» Instructions for the task: Within the records below is a range that opens at the line with "a difference in the US and globally." and closes at the line with "grassroots organizers, affirming". Return that range word for word, both ends included, and only that range.

» Supplied material:

BEGIN

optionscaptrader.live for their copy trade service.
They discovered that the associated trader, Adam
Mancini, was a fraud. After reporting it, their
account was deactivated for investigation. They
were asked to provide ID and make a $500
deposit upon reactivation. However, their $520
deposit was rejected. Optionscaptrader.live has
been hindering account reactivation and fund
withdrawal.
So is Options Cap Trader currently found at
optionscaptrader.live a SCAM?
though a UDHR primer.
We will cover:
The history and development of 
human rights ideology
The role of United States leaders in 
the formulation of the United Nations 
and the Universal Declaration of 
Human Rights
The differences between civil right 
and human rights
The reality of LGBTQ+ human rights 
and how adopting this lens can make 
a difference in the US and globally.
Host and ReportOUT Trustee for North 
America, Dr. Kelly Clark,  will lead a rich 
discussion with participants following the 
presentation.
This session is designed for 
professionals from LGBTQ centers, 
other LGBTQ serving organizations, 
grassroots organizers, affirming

END
BEGIN

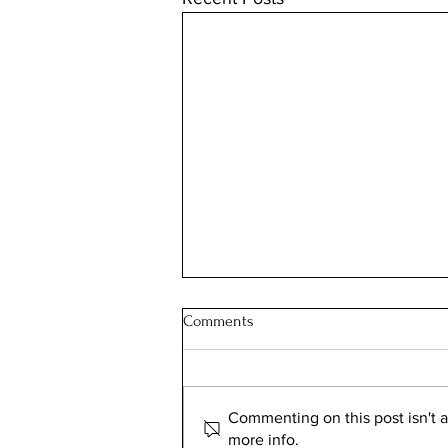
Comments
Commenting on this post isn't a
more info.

END
BEGIN

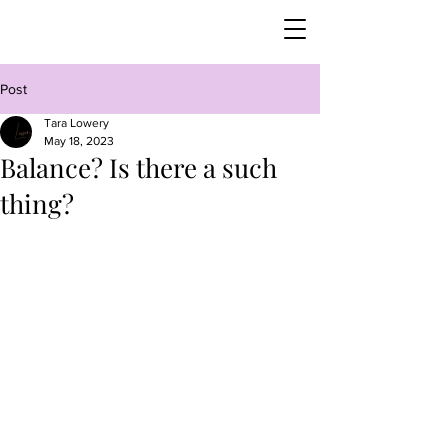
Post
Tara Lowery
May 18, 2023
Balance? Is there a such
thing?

END

» Solution for this exercise:
a difference in the US and globally.
Host and ReportOUT Trustee for North 
America, Dr. Kelly Clark,  will lead a rich 
discussion with participants following the 
presentation.
This session is designed for 
professionals from LGBTQ centers, 
other LGBTQ serving organizations, 
grassroots organizers, affirming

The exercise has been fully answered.